On June 3, Representatives Seth Moulton (D-MA) and Cathy McMorris Rodgers (R-WA) introduced the Customized Approaches to Providing and Building Independent Lives of Inclusion for Transition-aged Youth (CAPABILITY) Act of 2019 (H.R.3070). This bill creates competitive grants for six states to develop pre-employment transition services for people with I/DD that comply with requirements for competitive integrated employment. The Arc supports H.R.3070.
On May 22, Senators Bob Casey (D-PA), Bill Cassidy (R-LA), Maggie Hassan (D-NH), and Todd Young (R-IN) introduced the Respond, Innovate, Succeed, and Empower (RISE) Act (S.1585). This bill would require institutions of higher education to accept a student’s individualized education plan (IEP), 504 plan, or prior evaluation as sufficient proof of disability. Additionally, it requires institutions to provide transparent information regarding the process of determining eligibility for disability services and to disseminate the information in an accessible format. It also requires institutions to report information on the number of students with disabilities served, their outcomes, and the accommodations provided. The Arc supports this legislation.
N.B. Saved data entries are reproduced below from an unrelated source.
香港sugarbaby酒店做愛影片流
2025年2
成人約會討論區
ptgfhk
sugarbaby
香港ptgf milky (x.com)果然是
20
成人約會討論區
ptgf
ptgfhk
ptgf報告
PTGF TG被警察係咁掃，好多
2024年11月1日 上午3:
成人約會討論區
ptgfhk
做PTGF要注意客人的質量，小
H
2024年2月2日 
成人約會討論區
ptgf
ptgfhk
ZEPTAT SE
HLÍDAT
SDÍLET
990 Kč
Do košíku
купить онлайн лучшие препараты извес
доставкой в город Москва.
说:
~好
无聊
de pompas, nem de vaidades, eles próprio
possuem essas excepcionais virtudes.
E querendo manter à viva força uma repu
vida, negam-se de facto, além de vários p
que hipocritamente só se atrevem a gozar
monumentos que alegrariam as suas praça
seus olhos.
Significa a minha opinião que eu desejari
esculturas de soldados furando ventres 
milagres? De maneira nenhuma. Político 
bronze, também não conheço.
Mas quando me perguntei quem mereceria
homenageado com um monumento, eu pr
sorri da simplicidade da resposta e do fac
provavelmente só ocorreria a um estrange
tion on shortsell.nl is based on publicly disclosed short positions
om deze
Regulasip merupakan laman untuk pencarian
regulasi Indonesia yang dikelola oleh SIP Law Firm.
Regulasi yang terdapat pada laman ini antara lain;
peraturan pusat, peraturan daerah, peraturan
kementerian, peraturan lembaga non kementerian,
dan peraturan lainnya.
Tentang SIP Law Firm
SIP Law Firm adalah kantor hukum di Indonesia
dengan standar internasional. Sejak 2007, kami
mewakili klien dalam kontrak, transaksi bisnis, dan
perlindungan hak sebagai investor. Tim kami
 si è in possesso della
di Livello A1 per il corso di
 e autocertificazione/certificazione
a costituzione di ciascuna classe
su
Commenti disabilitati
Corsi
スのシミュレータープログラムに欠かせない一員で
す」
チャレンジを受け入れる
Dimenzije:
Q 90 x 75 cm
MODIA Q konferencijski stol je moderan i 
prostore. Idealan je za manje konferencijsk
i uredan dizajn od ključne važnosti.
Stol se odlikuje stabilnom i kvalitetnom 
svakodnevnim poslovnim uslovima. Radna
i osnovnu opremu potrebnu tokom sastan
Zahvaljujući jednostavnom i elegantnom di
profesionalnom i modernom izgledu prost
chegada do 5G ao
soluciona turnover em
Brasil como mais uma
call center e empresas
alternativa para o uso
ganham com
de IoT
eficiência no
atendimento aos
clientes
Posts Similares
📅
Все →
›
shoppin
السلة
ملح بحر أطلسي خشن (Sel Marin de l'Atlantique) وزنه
On May 1, Representatives Rosa DeLauro (D-CT) and Jan Schakowsky (D-IL) and 14 other co-sponsors introduced the Medicare for America Act (H.R.2452). The bill expands Medicare to cover all persons not covered by employer-sponsored health insurance. Additionally, it expands Medicare’s benefit package to include long term services and supports (LTSS), among other things. The Arc supports including provisions to cover LTSS in any comprehensive health reform proposal.
On May 1, Representatives Seth Moulton (D-MA) and Brian Fitzpatrick (R-PA) introduced the Healthcare Extension and Accessibility for Developmentally Disabled and Underserved Population (HEADs UP) Act of 2019 (H.R. 2417). This bill would declare people with DD a medically underserved population (MUP). People with DD face a shortage of primary care providers, as well as higher infant mortality rates, higher poverty rates, and shorter life expectancy than the general population. The MUP designation comes with increased access to resources from 25 different government programs, including Federally Qualified Health Centers, Community Health Centers, loan repayment and training programs under Health Resources and Services Administration Workforce Development and Training Programs, and preference in research within agencies such as the National Institutes of Health. The Arc supports this bill.
Senator Chris Van Hollen (D-MD) and Representative Susie Lee (D-NV), along with 11 original Senate co-sponsors and 16 original House co-sponsors, introduced the Keep Our Promise to America’s Children and Teachers (PACT) Act (S.1172/H.R.2315). This bill gradually increases funding for Title I of the Elementary and Secondary Education Act (ESEA) and special education (Part B, the State Grant Program) under the Individuals with Disabilities Education Act (IDEA) until both are funded at authorization levels. Title I of the ESEA provides funding to school districts with high percentages of low income children. The Arc supports the Keep Our PACT Act.